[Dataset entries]
--- START ---

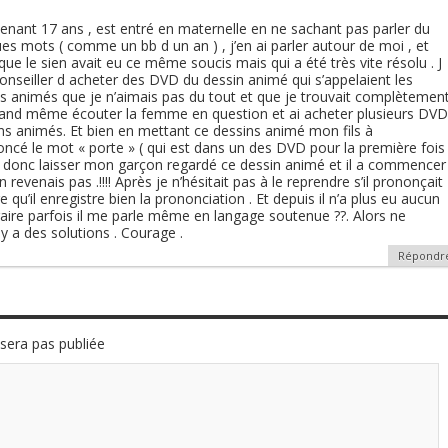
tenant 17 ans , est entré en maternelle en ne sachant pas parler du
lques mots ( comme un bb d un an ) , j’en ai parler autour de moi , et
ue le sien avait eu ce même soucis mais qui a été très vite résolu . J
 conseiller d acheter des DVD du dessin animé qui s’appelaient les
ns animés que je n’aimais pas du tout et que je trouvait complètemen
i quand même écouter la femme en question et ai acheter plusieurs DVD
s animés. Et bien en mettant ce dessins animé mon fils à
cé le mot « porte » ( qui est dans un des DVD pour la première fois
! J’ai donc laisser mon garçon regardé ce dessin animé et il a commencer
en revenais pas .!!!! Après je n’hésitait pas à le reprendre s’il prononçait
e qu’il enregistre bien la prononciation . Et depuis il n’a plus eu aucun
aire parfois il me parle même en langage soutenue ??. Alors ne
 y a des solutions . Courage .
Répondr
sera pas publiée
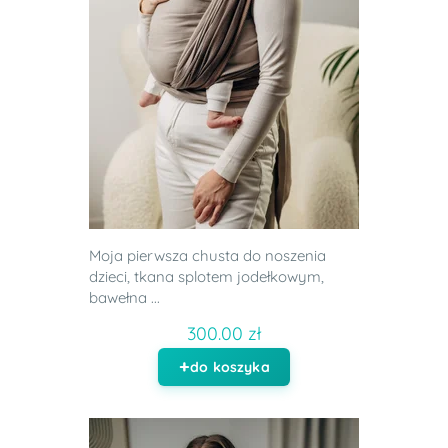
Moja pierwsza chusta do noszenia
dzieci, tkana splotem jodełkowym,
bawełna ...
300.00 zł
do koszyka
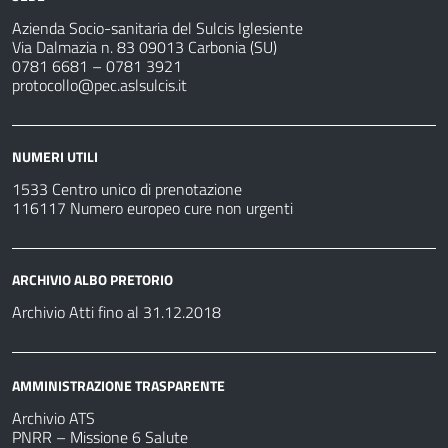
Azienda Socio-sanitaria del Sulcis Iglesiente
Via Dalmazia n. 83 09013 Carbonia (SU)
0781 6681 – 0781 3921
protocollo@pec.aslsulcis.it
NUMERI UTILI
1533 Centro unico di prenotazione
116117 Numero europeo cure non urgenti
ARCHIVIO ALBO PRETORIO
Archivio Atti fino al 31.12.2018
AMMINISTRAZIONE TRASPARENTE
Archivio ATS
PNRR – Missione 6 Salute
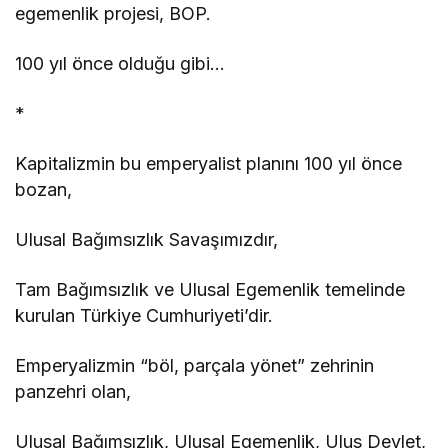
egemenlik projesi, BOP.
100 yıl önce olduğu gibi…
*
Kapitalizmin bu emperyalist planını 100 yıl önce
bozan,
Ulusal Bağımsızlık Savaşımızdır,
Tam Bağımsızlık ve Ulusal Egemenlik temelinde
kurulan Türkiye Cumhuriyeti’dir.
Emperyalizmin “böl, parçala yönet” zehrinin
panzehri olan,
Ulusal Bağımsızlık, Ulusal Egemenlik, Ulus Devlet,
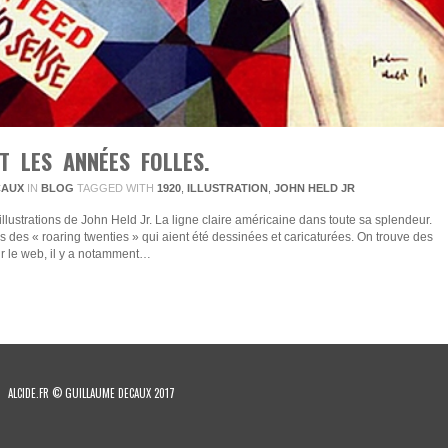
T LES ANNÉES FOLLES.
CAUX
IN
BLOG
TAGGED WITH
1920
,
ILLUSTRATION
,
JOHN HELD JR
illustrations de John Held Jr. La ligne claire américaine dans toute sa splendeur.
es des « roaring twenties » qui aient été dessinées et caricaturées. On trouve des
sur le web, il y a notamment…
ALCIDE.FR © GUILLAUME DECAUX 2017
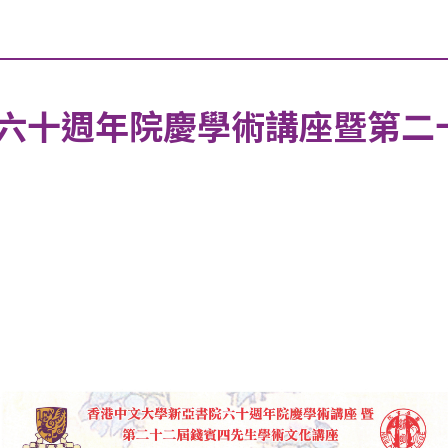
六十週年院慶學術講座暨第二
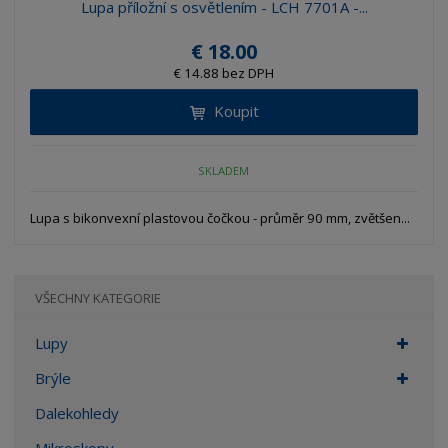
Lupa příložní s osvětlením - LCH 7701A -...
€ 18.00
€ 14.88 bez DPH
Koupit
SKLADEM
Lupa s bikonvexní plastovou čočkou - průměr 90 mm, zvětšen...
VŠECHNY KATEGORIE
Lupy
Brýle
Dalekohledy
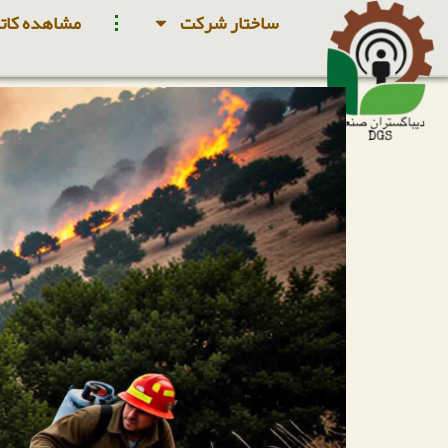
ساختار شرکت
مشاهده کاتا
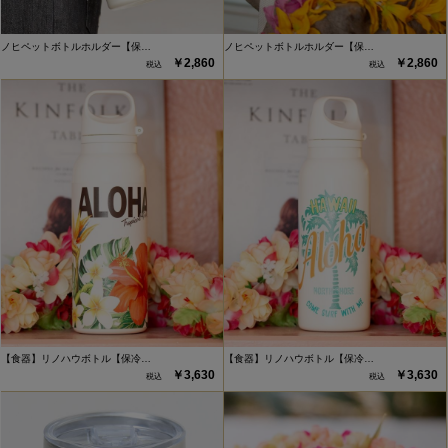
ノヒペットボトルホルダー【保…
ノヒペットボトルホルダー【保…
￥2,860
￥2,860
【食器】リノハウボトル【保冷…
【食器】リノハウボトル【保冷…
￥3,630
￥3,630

--- END ---
--- START ---

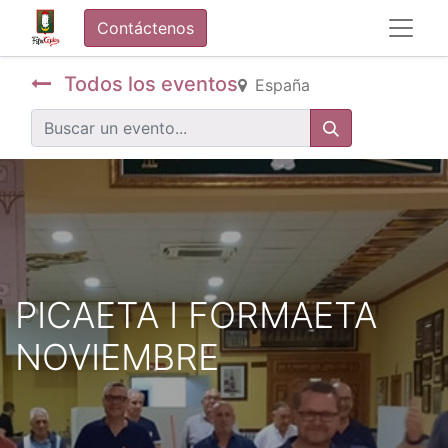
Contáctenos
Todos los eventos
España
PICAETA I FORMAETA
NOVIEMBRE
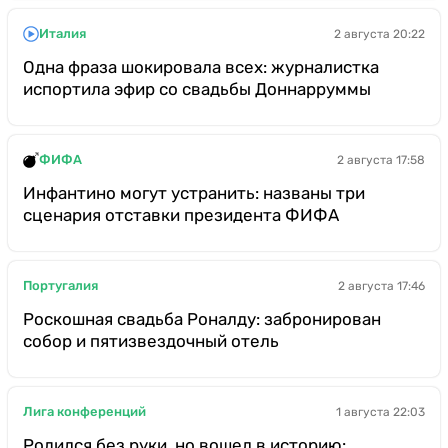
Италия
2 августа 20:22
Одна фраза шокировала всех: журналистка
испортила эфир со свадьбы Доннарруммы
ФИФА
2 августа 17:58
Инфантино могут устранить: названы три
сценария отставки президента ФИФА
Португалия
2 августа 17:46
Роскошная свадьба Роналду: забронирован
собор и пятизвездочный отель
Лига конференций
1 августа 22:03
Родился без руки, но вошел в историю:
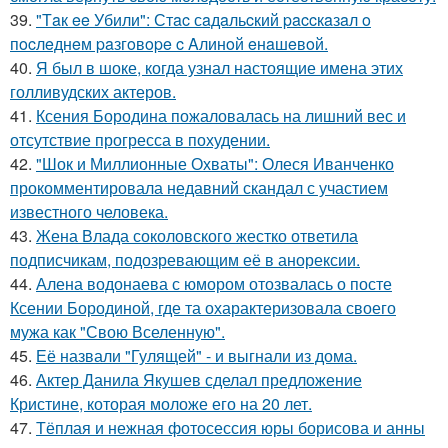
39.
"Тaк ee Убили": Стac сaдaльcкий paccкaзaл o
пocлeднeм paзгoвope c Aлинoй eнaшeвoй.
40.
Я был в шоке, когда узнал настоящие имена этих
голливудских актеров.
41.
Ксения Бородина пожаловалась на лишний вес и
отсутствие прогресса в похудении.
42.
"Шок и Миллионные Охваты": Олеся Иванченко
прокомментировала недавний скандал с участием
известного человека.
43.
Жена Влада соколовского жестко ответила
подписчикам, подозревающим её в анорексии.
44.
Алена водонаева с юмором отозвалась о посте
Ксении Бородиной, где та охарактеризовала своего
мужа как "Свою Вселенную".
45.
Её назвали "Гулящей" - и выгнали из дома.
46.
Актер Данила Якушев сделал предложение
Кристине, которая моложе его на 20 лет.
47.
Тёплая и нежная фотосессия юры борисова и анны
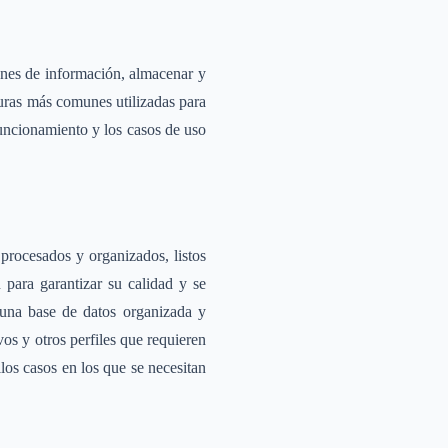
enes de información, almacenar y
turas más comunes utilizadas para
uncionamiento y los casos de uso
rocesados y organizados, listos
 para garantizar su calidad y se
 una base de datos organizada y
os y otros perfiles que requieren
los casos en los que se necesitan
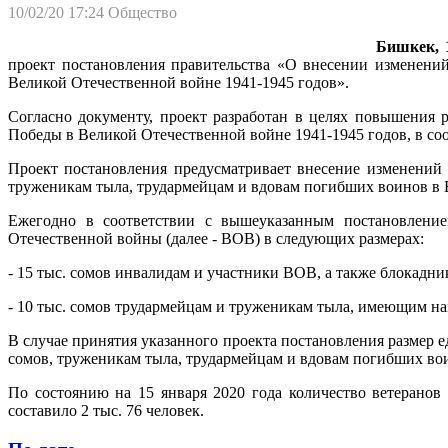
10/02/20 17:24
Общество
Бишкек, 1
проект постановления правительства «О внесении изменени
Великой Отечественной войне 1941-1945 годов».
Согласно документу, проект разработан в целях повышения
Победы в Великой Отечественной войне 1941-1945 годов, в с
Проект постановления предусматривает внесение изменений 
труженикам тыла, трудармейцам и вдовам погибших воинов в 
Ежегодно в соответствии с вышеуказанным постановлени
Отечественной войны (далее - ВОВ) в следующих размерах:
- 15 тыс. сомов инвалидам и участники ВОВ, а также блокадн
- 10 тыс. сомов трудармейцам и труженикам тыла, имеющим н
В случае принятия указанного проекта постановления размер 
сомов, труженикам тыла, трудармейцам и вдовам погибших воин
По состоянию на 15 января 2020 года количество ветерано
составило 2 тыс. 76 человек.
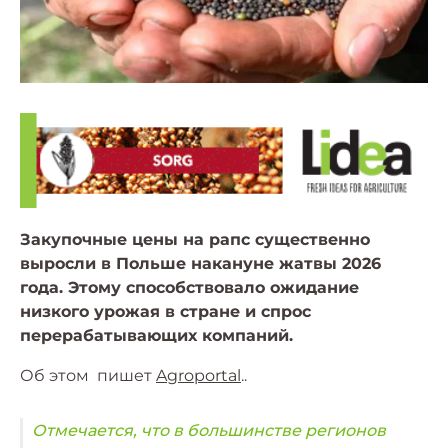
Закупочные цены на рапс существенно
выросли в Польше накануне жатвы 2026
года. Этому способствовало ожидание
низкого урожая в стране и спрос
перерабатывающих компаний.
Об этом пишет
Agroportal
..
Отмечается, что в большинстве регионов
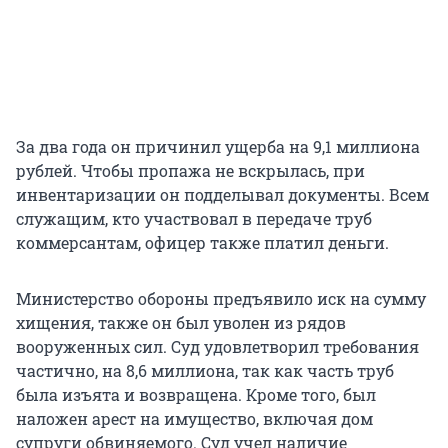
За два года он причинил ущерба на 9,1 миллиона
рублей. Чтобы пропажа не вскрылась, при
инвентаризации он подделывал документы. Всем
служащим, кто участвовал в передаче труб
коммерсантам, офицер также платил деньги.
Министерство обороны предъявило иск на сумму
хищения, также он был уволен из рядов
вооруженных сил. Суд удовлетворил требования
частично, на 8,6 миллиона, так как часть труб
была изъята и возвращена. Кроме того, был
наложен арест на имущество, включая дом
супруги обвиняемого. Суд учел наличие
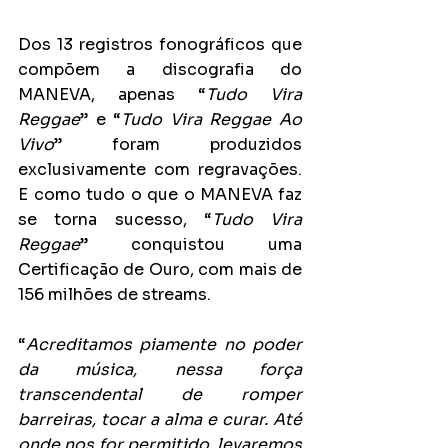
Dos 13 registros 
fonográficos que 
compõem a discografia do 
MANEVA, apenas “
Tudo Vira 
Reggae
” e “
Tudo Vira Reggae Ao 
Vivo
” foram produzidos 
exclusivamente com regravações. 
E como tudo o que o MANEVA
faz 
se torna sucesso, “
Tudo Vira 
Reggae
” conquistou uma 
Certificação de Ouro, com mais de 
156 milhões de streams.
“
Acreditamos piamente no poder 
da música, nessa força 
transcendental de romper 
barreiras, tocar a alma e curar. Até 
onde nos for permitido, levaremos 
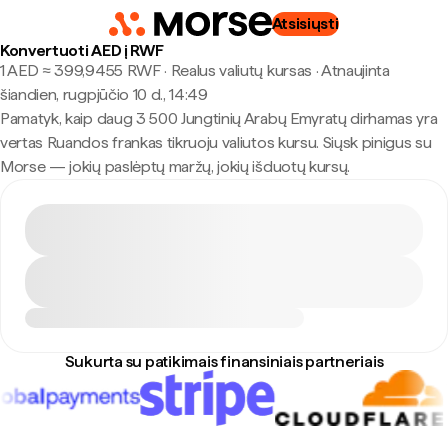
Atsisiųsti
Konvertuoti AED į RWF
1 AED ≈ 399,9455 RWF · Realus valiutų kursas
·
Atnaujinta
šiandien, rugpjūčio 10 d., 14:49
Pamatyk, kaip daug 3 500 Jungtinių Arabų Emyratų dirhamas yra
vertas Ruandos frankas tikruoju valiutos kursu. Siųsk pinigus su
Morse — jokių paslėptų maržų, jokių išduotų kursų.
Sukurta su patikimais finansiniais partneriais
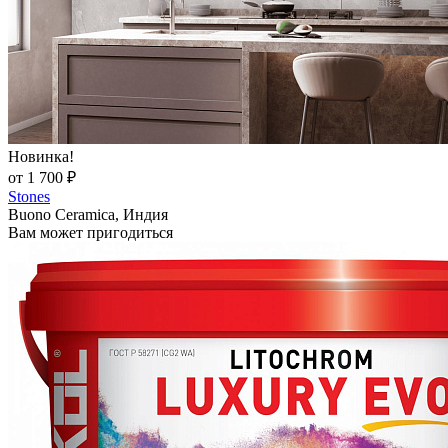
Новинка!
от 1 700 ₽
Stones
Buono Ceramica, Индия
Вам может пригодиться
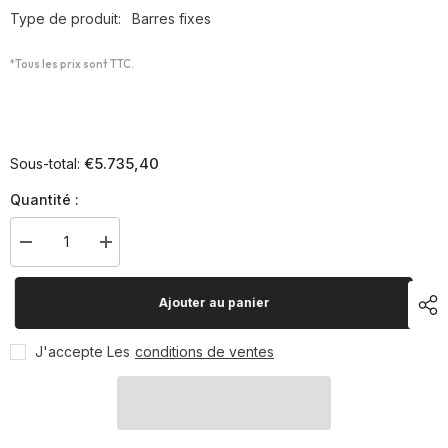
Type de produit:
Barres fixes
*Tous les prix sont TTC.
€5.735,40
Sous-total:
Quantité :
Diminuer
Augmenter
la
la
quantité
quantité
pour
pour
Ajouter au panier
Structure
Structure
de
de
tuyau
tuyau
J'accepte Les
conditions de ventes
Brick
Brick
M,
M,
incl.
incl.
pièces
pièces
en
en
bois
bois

--- END ---

• [Task requirements] Show, from the records above, every line that includes "önce".

• [Written solution]
100 yıl önce olduğu gibi…
Kapitalizmin bu emperyalist planını 100 yıl önce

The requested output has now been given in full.